Problem statement => Scan the records below. List lines holding "абразивные".

Saved entries =>
= = = = = = =
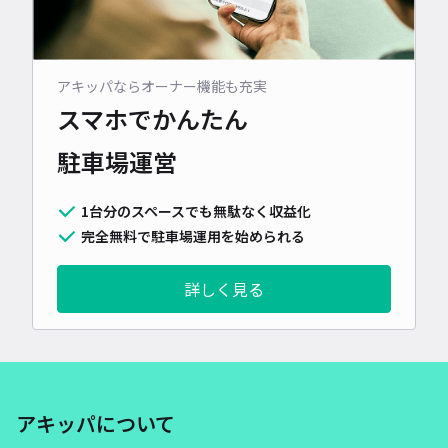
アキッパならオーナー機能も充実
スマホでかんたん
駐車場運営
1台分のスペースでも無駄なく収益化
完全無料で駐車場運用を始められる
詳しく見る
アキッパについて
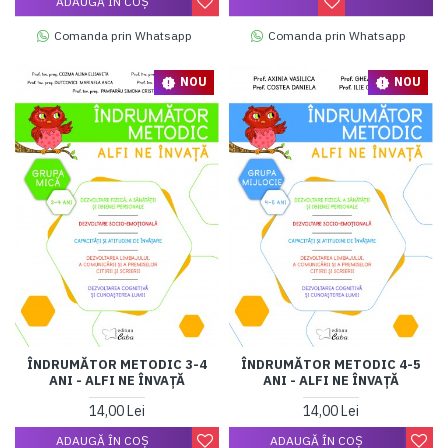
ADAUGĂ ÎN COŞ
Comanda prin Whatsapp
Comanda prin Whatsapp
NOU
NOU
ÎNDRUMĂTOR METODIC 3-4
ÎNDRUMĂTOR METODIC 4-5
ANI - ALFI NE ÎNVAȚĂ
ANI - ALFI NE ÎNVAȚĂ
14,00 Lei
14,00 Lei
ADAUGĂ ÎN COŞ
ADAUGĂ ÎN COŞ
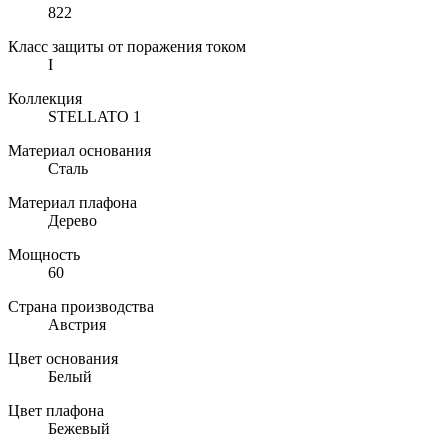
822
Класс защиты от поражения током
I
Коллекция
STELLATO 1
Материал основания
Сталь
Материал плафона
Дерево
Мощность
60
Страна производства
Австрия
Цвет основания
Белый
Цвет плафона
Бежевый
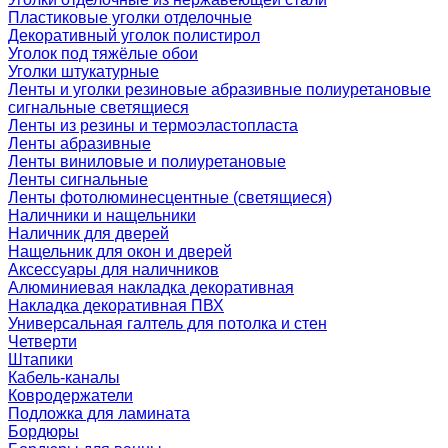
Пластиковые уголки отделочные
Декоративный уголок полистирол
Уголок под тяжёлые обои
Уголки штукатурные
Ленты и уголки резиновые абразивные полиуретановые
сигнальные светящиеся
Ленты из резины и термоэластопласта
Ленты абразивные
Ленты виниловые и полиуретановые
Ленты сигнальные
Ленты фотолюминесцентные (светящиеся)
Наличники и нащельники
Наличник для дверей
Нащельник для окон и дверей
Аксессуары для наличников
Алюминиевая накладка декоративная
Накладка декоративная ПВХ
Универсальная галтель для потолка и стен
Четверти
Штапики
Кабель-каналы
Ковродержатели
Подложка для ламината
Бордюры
= = = = = = =
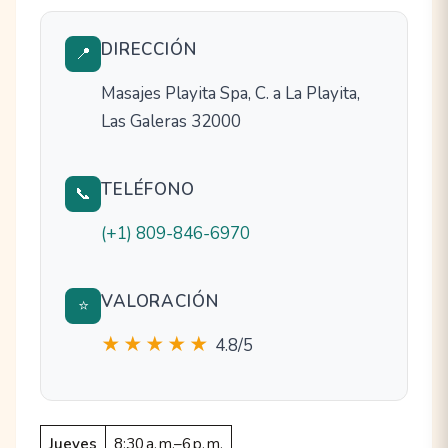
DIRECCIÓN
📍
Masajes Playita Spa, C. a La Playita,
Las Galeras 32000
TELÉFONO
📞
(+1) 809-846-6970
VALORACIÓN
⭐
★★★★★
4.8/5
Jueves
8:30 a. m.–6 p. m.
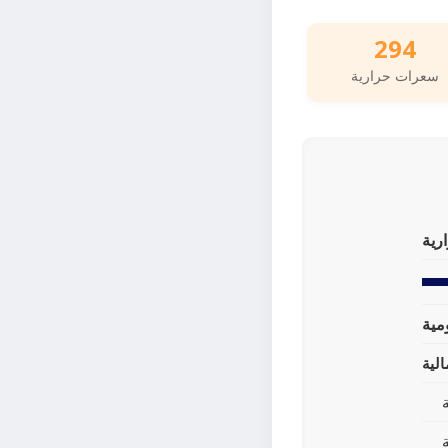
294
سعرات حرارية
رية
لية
= = = = = = =
Response below =>
Ленты и уголки резиновые абразивные полиуретановые
Ленты абразивные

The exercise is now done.